In this case, as shown in FIG. 2B, the molding resin extruded from the cavity (resin mold package area) 9 is filled with a resin vent 10-1b (resin vent 10-2b) communicating with the cavity 9. , Resin vent 10-2c), and is pooled in a resin pool 10-1c (the same applies to resin pool 10-2c and resin pool 10-3c).

(3) Thereafter, as shown in FIG.
The gate block 8 rotates about the axis 8A (the axis of the block (piece)) in the thickness direction of the cavity 9 and the gate 8 rotates.
The mold resin is separated at the part a (see also FIG. 3B), and after a predetermined resin cure, the molded lead frame 1 is taken out of the semiconductor device. Vent block 1
The vent block 10-1 is also used for 0-2 and 10-3.
The same operation is performed simultaneously.

The operation of the embodiment of the present invention will be described below. The configuration of the present invention will be described. A block (piece) divided from a cavity body having a gate portion at one of four corners of a cavity (resin mold package region) 9 is rotated by a rotating mechanism (illustrated) as necessary. None). That is, the block (piece) rotates around the axis 8A in the thickness direction of the cavity.

Air vents 10-1a and 10-1a are provided at the remaining three corners of the cavity (resin mold package area) 9.
0-2a, 10-3a, resin vent 10-1b, 10-
2b, 10-3b, resin pool 10-1c, 10-2
c, a block (piece) divided from the cavity body having 10-3c is rotated by a rotating mechanism (not shown) as necessary.
It works by. That is, it is configured to rotate around the axis 10A (the axis of the block (piece)) in the thickness direction of the cavity 9.
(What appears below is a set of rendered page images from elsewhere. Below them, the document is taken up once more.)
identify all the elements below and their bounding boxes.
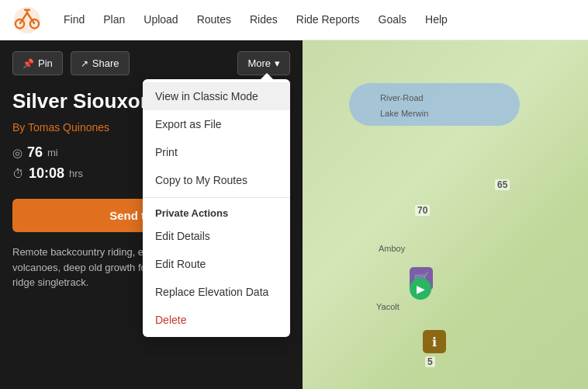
map-background: River-Road Lake Merwin 65 70 Amboy Yacol…: [303, 40, 588, 389]
dropdown-replace-elevation[interactable]: Replace Elevation Data: [143, 278, 290, 306]
nav-ride-reports[interactable]: Ride Reports: [289, 9, 368, 31]
dropdown-delete[interactable]: Delete: [143, 306, 290, 334]
map-label-yacolt: Yacolt: [376, 302, 399, 311]
nav-rides[interactable]: Rides: [242, 9, 285, 30]
main-layout: 📌 Pin ↗ Share More ▾ View in Classic Mod…: [0, 40, 588, 389]
dropdown-copy-routes[interactable]: Copy to My Routes: [143, 166, 290, 194]
chevron-down-icon: ▾: [275, 57, 280, 69]
distance-icon: ◎: [12, 146, 22, 160]
map-label-lake-merwin: Lake Merwin: [380, 109, 428, 118]
dropdown-edit-route[interactable]: Edit Route: [143, 250, 290, 278]
dropdown-print[interactable]: Print: [143, 138, 290, 166]
pin-icon: 📌: [22, 58, 34, 69]
share-button[interactable]: ↗ Share: [71, 51, 130, 75]
map-icon-park: ℹ: [423, 330, 446, 353]
map-label-65: 65: [495, 179, 510, 190]
more-dropdown: View in Classic Mode Export as File Prin…: [143, 79, 290, 337]
navigation: Find Plan Upload Routes Rides Ride Repor…: [0, 0, 588, 40]
nav-find[interactable]: Find: [56, 9, 92, 30]
map-area[interactable]: River-Road Lake Merwin 65 70 Amboy Yacol…: [303, 40, 588, 389]
share-icon: ↗: [81, 58, 88, 69]
map-icon-play: ▶: [410, 278, 431, 300]
map-label-70: 70: [415, 205, 430, 216]
stat-time: ⏱ 10:08 hrs: [12, 165, 151, 182]
map-label-5: 5: [425, 356, 435, 367]
more-button[interactable]: More ▾: [237, 51, 290, 75]
sidebar-toolbar: 📌 Pin ↗ Share More ▾ View in Classic Mod…: [0, 40, 303, 86]
dropdown-edit-details[interactable]: Edit Details: [143, 222, 290, 250]
map-label-river-road: River-Road: [380, 93, 424, 102]
nav-goals[interactable]: Goals: [371, 9, 415, 30]
nav-links: Find Plan Upload Routes Rides Ride Repor…: [56, 9, 576, 31]
author-link[interactable]: Tomas Quinones: [28, 121, 109, 134]
stat-distance: ◎ 76 mi: [12, 144, 151, 161]
nav-plan[interactable]: Plan: [95, 9, 133, 30]
sidebar: 📌 Pin ↗ Share More ▾ View in Classic Mod…: [0, 40, 303, 389]
nav-upload[interactable]: Upload: [136, 9, 185, 30]
dropdown-export-file[interactable]: Export as File: [143, 110, 290, 138]
map-label-amboy: Amboy: [379, 244, 405, 253]
nav-routes[interactable]: Routes: [189, 9, 239, 30]
dropdown-private-actions-header: Private Actions: [143, 201, 290, 222]
logo[interactable]: [12, 5, 42, 35]
pin-button[interactable]: 📌 Pin: [12, 51, 63, 75]
dropdown-divider: [143, 197, 290, 198]
time-icon: ⏱: [12, 167, 24, 180]
nav-help[interactable]: Help: [417, 9, 455, 30]
dropdown-view-classic[interactable]: View in Classic Mode: [143, 82, 290, 110]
It should be noted that the present invention is not limited to the above embodiment, and various modifications are possible based on the spirit of the present invention, and these are not excluded from the scope of the present invention.

[0019]

As described above, according to the present invention, the following effects can be obtained. (A) After filling resin into the cavity (resin mold package area) with respect to the void of the molded product,
By rotating the corner vent block, the mold resin flows out of the resin vent into the resin pool, so that the occurrence of voids in the resin mold package can be minimized.

(B) For the wire flow of the molded product,
In order to rotate the gate block at one corner of the cavity (resin mold package area), the cross-sectional area of the resin injection port of the gate is large. The depth can be increased. That is, the size of the resin injection port of the gate can be maximized. As described above, even if the cross-sectional area of the resin injection port is increased, the gate block is rotated to separate the gate after the resin sealing, so that there is no possibility that the molded product will be chipped.

(C) With respect to the chip of the resin mold package at the resin injection port of the gate, the resin mold package and the gate portion can be easily separated from each other by rotating the gate block after completion of filling the mold resin. The mold package is eliminated, and a highly reliable resin-sealed semiconductor device can be manufactured.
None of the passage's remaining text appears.